The Offer and withdrawal rights expired at 12:00 midnight, New York City time, at the end of
the day on May 2, 2011. The Depositary has advised the Company and Purchaser that 38,482,022 Shares
were validly tendered and not validly withdrawn from the Offer, representing a total of
82.7% of the outstanding Shares. Additionally, the Depositary has advised the Company
and Purchaser that an additional 318,892 Shares have been validly tendered by notice of guaranteed
delivery. As previously announced, Parent is seeking to acquire not more than 49.9% of the
outstanding Shares. As a result, assuming that all shares subject to notice of guaranteed delivery
are actually delivered, the Depositary will apply a proration factor of 0.59847 to all tendered
Shares, representing the percentage of each tendering shareholders Shares that which will be
accepted in the Offer. The remaining Shares will be returned to the shareholder, and Parent and
Merger Sub expect to acquire them in a subsequent merger.
For example, if a shareholder tendered a total of 100 Shares, CryoLife will accept 60 Shares
in the Offer and return 40 Shares to that shareholder (assuming the final proration factor does not change and subject to any adjustments necessary to ensure that the 49.9% limit is not exceeded).
On May 3, 2011, Parent and the Company issued a joint press release announcing the results and
expiration of the Offer. A copy of the press release is attached hereto as Exhibit (a)(5)(B)(4),
and the information set forth in the press release is incorporated herein by reference.

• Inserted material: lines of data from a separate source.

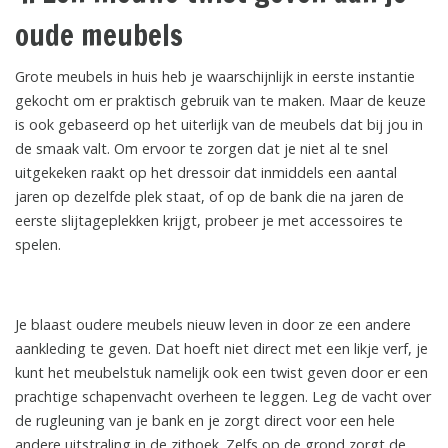
oude meubels
Grote meubels in huis heb je waarschijnlijk in eerste instantie
gekocht om er praktisch gebruik van te maken. Maar de keuze
is ook gebaseerd op het uiterlijk van de meubels dat bij jou in
de smaak valt. Om ervoor te zorgen dat je niet al te snel
uitgekeken raakt op het dressoir dat inmiddels een aantal
jaren op dezelfde plek staat, of op de bank die na jaren de
eerste slijtageplekken krijgt, probeer je met accessoires te
spelen.
Je blaast oudere meubels nieuw leven in door ze een andere
aankleding te geven. Dat hoeft niet direct met een likje verf, je
kunt het meubelstuk namelijk ook een twist geven door er een
prachtige schapenvacht overheen te leggen. Leg de vacht over
de rugleuning van je bank en je zorgt direct voor een hele
andere uitstraling in de zithoek. Zelfs op de grond zorgt de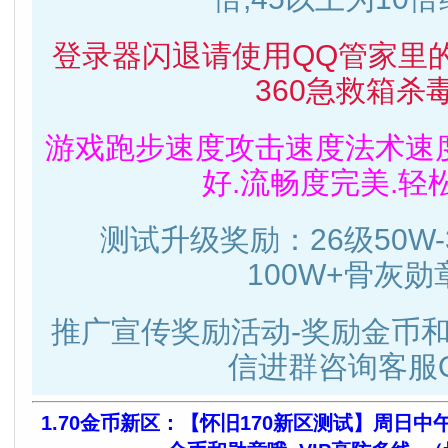
登录器闪退请使用QQ管家里
360急救箱杀毒
游戏跑步速度攻击速度法术速
好.流畅度完美.轻
测试升级奖励：26级50W-
100W+骨灰勋
推广宣传奖励活动-奖励金币和
信进群咨询客服Q
1.70金币新区：【怀旧170新区测试】周日中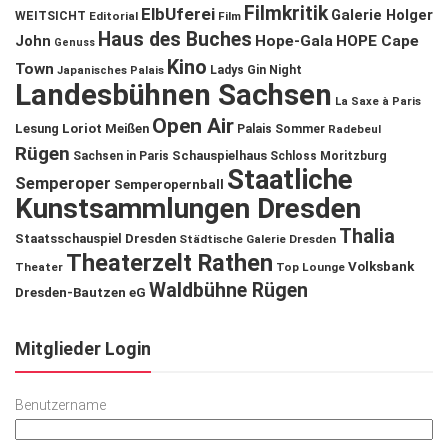
Filmkritik
ElbUferei
Galerie Holger
WEITSICHT
Editorial
Film
Haus des Buches
John
Hope-Gala
HOPE Cape
Genuss
Kino
Town
Ladys Gin Night
Japanisches Palais
Landesbühnen Sachsen
La Saxe à Paris
Open Air
Lesung
Loriot
Meißen
Palais Sommer
Radebeul
Rügen
Schauspielhaus
Sachsen in Paris
Schloss Moritzburg
Staatliche
Semperoper
Semperopernball
Kunstsammlungen Dresden
Thalia
Staatsschauspiel Dresden
Städtische Galerie Dresden
Theaterzelt Rathen
Volksbank
Theater
Top Lounge
Waldbühne Rügen
Dresden-Bautzen eG
Mitglieder Login
Benutzername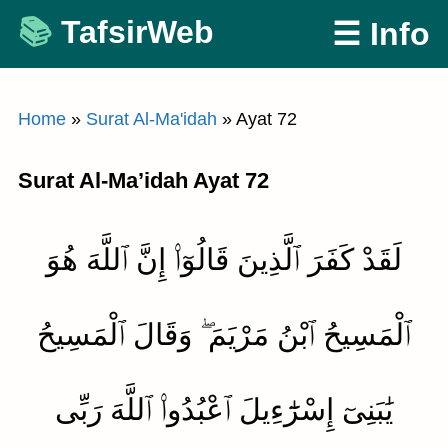
Skip
TafsirWeb
☰ Info
to
content
Home
»
Surat Al-Ma'idah
»
Ayat 72
Surat Al-Ma’idah Ayat 72
لَقَدْ كَفَرَ ٱلَّذِينَ قَالُوٓا۟ إِنَّ ٱللَّهَ هُوَ
ٱلْمَسِيحُ ٱبْنُ مَرْيَمَ ۖ وَقَالَ ٱلْمَسِيحُ
يَٰبَنِىٓ إِسْرَٰٓءِيلَ ٱعْبُدُوا۟ ٱللَّهَ رَبِّى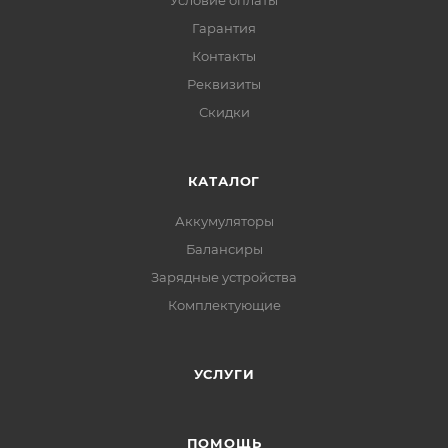
Условие оплаты
Гарантия
Контакты
Реквизиты
Скидки
КАТАЛОГ
Аккумуляторы
Балансиры
Зарядные устройства
Комплектующие
УСЛУГИ
ПОМОЩЬ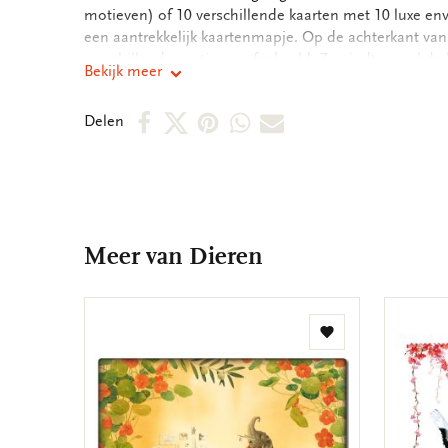
motieven) of 10 verschillende kaarten met 10 luxe en
een aantrekkelijk kaartenmapje. Op de achterkant va
verschillende motieven afgebeeld. Zo vindt u snel de 
Bekijk meer
binnenkant van de dubbele kaarten zijn blanco. Alle 
boodschap. - 14,5 x 14,5 x 1,5 cm - Set van 10 dubbele
Deel
Deel
Deel
Deel
Deel
Delen
motieven - 240 grms off white papier - Totale gewicht
op
op
via
via
via
Facebook
X
Pinterest
WhatsApp
E-
mail
Meer van Dieren
Toevoegen
aan
verlanglijst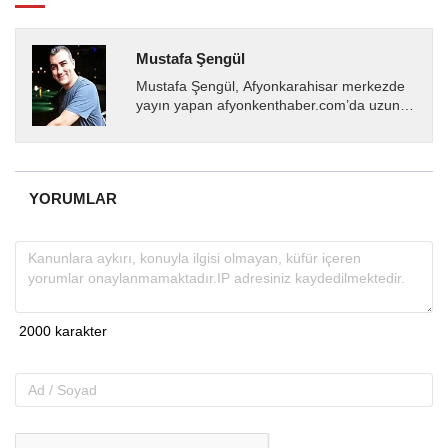
Mustafa Şengül
Mustafa Şengül, Afyonkarahisar merkezde
yayın yapan afyonkenthaber.com’da uzun
yıllardır yerel internet medyasında görev
almakta, haber akışı...
YORUMLAR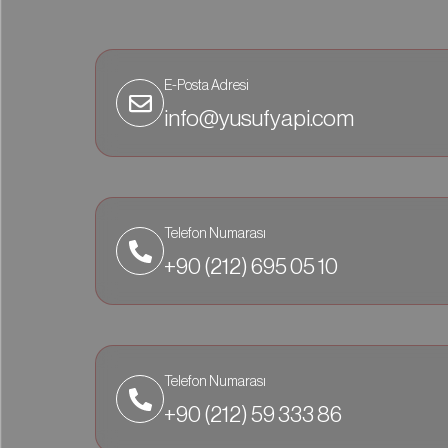
E-Posta Adresi
info@yusufyapi.com
Telefon Numarası
+90 (212) 695 05 10
Telefon Numarası
+90 (212) 59 333 86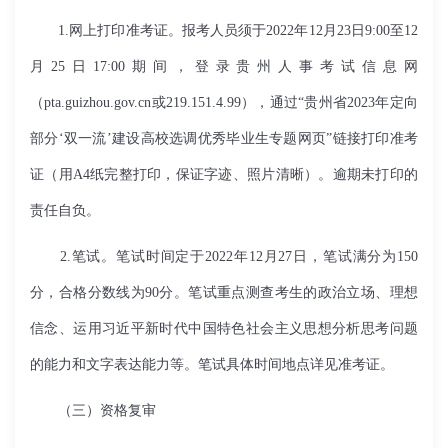
1.网上打印准考证。报考人员须于2022年12月23日9:00至12
月25日17:00期间，登录贵州人事考试信息网
（pta.guizhou.gov.cn或219.151.4.99），通过“贵州省2023年定向
部分‘双一流’建设高校选调优秀毕业生专题网页”链接打印准考
证（用A4纸完整打印，保证字迹、照片清晰）。逾期未打印的
责任自负。
2.笔试。笔试时间定于2022年12月27日，笔试满分为150
分，合格分数线为90分。笔试重点测查考生的政治立场、理想
信念、运用习近平新时代中国特色社会主义思想分析思考问题
的能力和文字表达能力等。笔试具体时间地点详见准考证。
（三）资格复审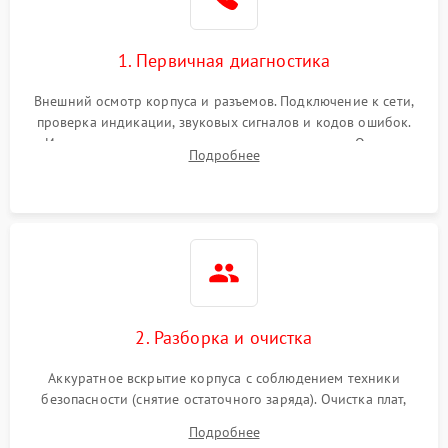
1. Первичная диагностика
Внешний осмотр корпуса и разъемов. Подключение к сети,
проверка индикации, звуковых сигналов и кодов ошибок.
Измерение входного и выходного напряжения. Оценка
Подробнее
реакции ИБП на отключение основного питания без
нагрузки.
2. Разборка и очистка
Аккуратное вскрытие корпуса с соблюдением техники
безопасности (снятие остаточного заряда). Очистка плат,
радиаторов и кулеров от пыли с помощью сжатого воздуха
Подробнее
и кистей для предотвращения перегрева и замыканий.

Item 8. Additional Information
Item 8 of the Statement is hereby amended and supplemented by adding an additional subsection
entitled Conclusion of the Offer as follows:
The Offer and withdrawal rights expired at 12:00 midnight, New York City time, at the end of
the day on May 2, 2011. The Depositary has advised the Company and Purchaser that 38,482,022 Shares
were validly tendered and not validly withdrawn from the Offer, representing a total of
approximately 82.7% of the outstanding Shares. Additionally, the Depositary has advised the Company
and Purchaser that an additional 318,892 Shares have been validly tendered by notice of guaranteed
delivery. As previously announced, Parent is seeking to acquire not more than 49.9% of the
outstanding Shares. As a result, assuming that all shares subject to notice of guaranteed delivery
are actually delivered, the Depositary will apply a proration factor of 0.59847 to all tendered
Shares, representing the percentage of each tendering shareholders Shares that which will be
accepted in the Offer. The remaining Shares will be returned to the shareholder, and Parent and
Merger Sub expect to acquire them in a subsequent merger.
For
example, if a shareholder tendered a total of 100 Shares, CryoLife will accept 60 Shares
in the Offer and return 40 Shares to that shareholder (assuming the
final proration factor does not change and subject to any adjustments
necessary to ensure that the 49.9% limit is not exceeded).